Records from a collection:
○ ○ ○ ○
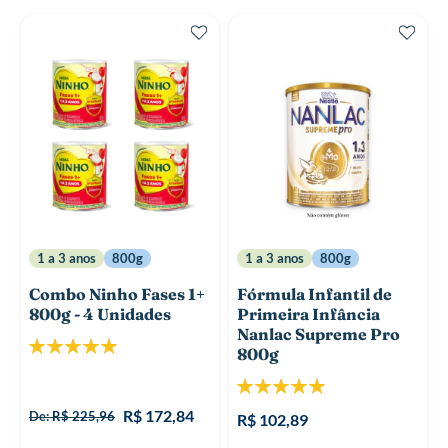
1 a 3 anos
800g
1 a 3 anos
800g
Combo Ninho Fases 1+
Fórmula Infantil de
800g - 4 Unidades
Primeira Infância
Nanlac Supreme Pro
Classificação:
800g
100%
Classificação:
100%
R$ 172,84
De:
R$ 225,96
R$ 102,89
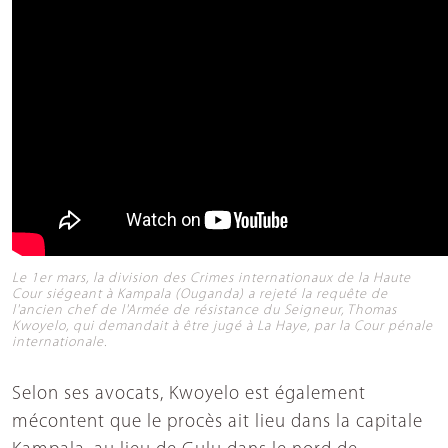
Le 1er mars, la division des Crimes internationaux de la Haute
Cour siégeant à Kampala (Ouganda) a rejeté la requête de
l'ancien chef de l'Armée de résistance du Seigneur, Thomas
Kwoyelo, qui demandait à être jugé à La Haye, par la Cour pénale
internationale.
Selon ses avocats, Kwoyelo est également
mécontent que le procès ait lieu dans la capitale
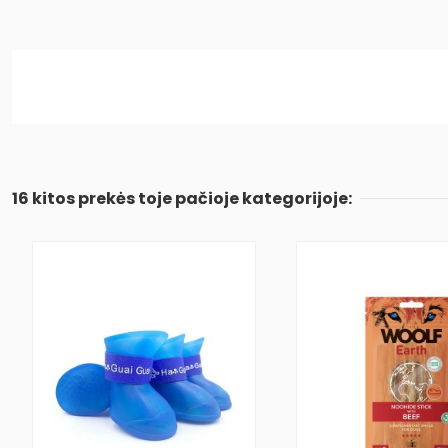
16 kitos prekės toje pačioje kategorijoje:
○ ○ ○ ○
● Task statement:
What must be output is the exact run of lines from the one holding "800g - 4 Unidades" through the end of the entries above, both ends included, minus the pictures.

● Result for this exercise:
800g - 4 Unidades
Primeira Infância
Nanlac Supreme Pro
Classificação:
800g
100%
Classificação:
100%
R$ 172,84
De:
R$ 225,96
R$ 102,89
Le 1er mars, la division des Crimes internationaux de la Haute
Cour siégeant à Kampala (Ouganda) a rejeté la requête de
l'ancien chef de l'Armée de résistance du Seigneur, Thomas
Kwoyelo, qui demandait à être jugé à La Haye, par la Cour pénale
internationale.
Selon ses avocats, Kwoyelo est également
mécontent que le procès ait lieu dans la capitale
16 kitos prekės toje pačioje kategorijoje:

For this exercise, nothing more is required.